I was at a club in Las Vegas last night, and I noticed those “table service” women, the kind who dress provocatively and attempt to convince you why spending $450 on a bottle of vodka for you and your friends is a good idea. I realized that they had zero buyers (it was a bit early in the night), but instead of mingling with the crowd and finding prospective buyers, they were all clumped up and talking to each other. My retail mind went off and I realized that it was a management problem, and an opportunity to improve their odds for the night, if only someone would guide them to mingle and mix it up. (I didn’t suggest it, because I sure didn’t want a $450 bottle of vodka.)
Curiosity, however, kept that scene in my head long enough to write it down and to make sure my own business ideas aren’t hanging out instead of “mingling.”
See the Structure of Things
Someone recently came up to me and said, “I know exactly how you blog!” He then laid out exactly how I blog. I smiled, because it’s not exactly rocket science, but no one’s ever given me a point-by-point (including the nuances) explanation of it back to me. He saw the structure under what I do, and he realized he knew how to emulate it. A few days later I went by his blog, and he’s taking what I know how to do to new levels. Good on ya, person-I-won’t-name. You have learned how to absorb, emulate, and innovate.
Seeing the model we created for Third Tribe Marketing gave me the structure I needed to build Human Business Works, only with some new innovations in place. I love what we do on Third Tribe. I also wanted to make a different kind of membership community experience for some other verticals, so I learned by understanding the structure, and then adapted.

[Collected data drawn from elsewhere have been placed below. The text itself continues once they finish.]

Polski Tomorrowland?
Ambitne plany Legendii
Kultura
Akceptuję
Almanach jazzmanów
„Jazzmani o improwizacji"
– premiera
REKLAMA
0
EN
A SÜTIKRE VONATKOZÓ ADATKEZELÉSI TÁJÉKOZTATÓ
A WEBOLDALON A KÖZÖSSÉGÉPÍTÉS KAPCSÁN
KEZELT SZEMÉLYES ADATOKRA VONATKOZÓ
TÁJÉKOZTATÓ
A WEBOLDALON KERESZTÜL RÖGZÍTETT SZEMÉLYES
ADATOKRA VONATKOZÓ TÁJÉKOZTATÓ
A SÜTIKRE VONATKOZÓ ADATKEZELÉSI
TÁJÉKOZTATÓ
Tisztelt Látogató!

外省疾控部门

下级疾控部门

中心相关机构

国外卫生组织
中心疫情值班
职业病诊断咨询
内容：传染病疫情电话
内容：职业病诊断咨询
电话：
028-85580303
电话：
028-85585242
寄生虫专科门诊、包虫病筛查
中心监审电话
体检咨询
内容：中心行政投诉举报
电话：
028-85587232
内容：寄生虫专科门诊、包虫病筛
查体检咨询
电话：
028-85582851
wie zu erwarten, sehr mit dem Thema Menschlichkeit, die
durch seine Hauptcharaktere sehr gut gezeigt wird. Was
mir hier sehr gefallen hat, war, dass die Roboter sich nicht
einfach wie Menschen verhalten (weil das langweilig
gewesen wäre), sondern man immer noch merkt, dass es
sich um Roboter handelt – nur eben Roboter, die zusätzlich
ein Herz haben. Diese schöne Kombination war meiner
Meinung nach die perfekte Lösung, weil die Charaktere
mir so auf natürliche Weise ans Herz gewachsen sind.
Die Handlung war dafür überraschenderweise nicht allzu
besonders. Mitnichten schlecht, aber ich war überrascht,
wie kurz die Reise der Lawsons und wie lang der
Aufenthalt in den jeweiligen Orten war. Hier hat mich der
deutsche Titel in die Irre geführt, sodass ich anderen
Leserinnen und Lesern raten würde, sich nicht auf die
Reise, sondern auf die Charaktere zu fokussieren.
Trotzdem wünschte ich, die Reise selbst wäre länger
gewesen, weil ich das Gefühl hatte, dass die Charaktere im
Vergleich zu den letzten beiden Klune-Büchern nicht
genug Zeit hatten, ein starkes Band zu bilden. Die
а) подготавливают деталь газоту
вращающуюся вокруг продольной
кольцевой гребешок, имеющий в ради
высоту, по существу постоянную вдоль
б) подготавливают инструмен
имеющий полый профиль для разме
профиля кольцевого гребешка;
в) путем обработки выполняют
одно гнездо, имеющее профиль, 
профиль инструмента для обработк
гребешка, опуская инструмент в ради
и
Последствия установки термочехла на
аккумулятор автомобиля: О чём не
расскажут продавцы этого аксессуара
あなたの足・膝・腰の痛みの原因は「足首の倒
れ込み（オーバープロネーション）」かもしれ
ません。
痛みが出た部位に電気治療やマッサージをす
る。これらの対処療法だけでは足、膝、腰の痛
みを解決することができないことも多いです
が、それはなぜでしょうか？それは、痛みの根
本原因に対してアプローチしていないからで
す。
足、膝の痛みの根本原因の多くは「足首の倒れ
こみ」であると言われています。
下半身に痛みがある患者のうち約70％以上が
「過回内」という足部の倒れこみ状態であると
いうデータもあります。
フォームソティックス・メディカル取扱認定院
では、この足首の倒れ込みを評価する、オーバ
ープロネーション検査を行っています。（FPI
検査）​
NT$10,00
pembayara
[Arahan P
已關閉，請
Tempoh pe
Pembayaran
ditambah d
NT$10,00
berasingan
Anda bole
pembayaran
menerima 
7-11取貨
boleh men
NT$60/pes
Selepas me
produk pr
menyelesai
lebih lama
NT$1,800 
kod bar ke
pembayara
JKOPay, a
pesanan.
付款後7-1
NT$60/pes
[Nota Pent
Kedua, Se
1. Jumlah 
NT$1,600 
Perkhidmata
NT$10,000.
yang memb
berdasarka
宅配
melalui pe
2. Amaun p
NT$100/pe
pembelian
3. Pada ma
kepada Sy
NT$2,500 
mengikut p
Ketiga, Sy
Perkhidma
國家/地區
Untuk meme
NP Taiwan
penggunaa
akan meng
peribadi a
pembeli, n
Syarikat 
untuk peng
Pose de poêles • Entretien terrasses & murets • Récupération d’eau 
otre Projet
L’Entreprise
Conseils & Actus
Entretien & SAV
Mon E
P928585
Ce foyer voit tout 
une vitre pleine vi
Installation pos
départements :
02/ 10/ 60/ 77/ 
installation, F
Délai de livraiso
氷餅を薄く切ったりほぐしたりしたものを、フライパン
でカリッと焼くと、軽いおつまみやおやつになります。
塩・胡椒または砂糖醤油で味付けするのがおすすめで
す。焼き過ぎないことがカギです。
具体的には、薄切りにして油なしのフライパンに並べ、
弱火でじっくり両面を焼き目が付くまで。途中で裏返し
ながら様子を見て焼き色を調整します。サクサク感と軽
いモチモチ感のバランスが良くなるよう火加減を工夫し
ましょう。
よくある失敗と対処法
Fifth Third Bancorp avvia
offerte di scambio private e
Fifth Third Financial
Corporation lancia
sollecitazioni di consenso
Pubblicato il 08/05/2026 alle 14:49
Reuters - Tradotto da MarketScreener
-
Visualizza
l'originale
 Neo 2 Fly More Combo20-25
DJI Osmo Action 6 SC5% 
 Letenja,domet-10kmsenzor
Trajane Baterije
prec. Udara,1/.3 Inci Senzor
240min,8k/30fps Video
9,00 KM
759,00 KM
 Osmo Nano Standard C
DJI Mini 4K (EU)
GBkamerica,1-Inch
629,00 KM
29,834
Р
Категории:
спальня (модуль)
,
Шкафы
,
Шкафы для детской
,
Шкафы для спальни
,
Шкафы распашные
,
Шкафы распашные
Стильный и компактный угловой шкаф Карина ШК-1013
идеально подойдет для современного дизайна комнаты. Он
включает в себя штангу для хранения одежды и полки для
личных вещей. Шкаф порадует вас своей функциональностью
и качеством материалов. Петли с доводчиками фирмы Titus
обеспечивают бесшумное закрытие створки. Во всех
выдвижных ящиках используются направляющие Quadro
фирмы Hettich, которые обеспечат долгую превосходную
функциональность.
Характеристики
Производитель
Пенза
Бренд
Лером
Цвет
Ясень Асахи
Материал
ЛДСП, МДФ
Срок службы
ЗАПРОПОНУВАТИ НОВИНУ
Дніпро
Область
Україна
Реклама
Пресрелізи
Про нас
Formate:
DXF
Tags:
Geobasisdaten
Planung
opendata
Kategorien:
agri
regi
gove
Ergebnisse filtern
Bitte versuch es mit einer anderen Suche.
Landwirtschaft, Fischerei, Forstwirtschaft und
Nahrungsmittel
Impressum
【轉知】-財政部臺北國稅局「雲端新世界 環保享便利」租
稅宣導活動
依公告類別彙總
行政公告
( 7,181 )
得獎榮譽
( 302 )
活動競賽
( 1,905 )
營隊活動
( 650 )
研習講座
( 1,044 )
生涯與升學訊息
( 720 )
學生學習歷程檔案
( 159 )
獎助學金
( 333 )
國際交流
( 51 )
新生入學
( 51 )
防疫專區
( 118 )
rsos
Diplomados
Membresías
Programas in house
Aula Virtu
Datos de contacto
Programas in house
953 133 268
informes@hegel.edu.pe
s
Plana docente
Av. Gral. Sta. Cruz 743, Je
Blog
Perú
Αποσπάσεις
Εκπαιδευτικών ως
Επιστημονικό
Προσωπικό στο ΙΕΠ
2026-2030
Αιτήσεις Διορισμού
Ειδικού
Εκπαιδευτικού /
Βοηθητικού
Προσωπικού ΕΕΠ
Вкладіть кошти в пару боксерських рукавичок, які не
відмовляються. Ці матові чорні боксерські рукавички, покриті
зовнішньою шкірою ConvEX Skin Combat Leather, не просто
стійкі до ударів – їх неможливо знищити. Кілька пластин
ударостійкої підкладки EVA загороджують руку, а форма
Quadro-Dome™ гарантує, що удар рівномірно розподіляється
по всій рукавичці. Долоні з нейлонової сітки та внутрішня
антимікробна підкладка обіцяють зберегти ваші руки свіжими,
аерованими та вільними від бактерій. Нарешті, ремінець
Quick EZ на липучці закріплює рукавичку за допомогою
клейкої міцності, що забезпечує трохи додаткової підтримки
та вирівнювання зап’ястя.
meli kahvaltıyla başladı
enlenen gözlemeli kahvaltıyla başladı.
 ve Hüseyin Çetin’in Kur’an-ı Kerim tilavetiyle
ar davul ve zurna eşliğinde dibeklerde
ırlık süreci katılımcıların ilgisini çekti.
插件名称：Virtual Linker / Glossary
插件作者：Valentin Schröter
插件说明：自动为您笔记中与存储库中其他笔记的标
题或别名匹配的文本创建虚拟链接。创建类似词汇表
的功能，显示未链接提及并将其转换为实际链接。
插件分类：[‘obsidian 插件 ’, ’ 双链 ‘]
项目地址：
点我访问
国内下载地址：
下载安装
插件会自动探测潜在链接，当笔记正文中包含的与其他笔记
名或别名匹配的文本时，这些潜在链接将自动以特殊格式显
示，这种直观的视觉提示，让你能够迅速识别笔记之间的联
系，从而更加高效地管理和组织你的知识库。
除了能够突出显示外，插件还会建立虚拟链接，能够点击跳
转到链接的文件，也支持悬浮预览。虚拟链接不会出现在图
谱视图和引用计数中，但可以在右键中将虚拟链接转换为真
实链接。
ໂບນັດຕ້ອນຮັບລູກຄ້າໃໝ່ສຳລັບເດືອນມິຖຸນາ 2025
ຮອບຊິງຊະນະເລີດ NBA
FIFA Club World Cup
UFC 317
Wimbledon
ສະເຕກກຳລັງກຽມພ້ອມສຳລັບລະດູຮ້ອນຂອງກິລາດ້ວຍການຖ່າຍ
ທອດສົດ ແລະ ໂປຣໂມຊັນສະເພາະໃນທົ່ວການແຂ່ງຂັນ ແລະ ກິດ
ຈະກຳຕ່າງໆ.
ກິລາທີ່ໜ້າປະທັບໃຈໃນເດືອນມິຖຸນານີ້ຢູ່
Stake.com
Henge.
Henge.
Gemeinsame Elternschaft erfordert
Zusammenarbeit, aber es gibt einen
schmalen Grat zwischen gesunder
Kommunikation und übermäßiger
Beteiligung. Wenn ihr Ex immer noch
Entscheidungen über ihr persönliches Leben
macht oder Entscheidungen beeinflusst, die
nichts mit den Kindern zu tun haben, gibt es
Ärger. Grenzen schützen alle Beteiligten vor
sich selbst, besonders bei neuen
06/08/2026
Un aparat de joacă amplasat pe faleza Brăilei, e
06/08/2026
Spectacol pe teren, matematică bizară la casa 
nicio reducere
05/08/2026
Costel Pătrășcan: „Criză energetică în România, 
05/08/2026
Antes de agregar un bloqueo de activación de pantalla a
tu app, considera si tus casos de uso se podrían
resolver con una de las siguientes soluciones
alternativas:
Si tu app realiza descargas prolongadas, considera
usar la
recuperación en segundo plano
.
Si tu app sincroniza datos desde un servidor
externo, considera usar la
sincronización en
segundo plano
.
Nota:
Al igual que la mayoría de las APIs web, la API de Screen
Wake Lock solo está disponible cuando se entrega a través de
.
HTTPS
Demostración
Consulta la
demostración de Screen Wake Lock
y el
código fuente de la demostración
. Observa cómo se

Understand Which Part to Emulate
Sometimes people think they have the kernel of an idea figured out, but they latch onto the wrong part. Often, the “wrong part” is whatever is flashy or obvious or directly observable. Most times, the part of the idea that you can’t immediately see is the golden part.
For example, let’s look at iPhone and iPod. The gold is in the distribution model of the app store. The simplicity of buying is one thing to emulate. The system of having buyers willingly install a “storefront” on their devices so that they can impulse buy is another. (B2B people have learned this with Salesforce and the Appforce project, for instance). How could you emulate that mindset and methodology?
Knowing which part is the gold.
Emulate, Not Copy Outright
Just to be clear, I don’t mean “steal and copy.” I think that there are plenty of people who rip people off outright. Sometimes, it’s that whole “imitation is the sincerest form of flattery” line, and other times, it’s just plain jerky. Emulation is the art of extrapolating the parts of someone’s idea that make sense to adapt and adopt, but not copying it outright. Make sense?
Quite simply, if you don’t add anything new, then you’re an “also-ran” and you’re not really adding to the potential excellence your product or service or idea can have. Don’t make another app store. Make an app store that knows what people just like Dave bought, so that you can send Dave the best possible results. Don’t write a blog with five tidbits and a question at the close. Write a blog with five tidbits, a question at the close, and a powerful lead generation system built into it.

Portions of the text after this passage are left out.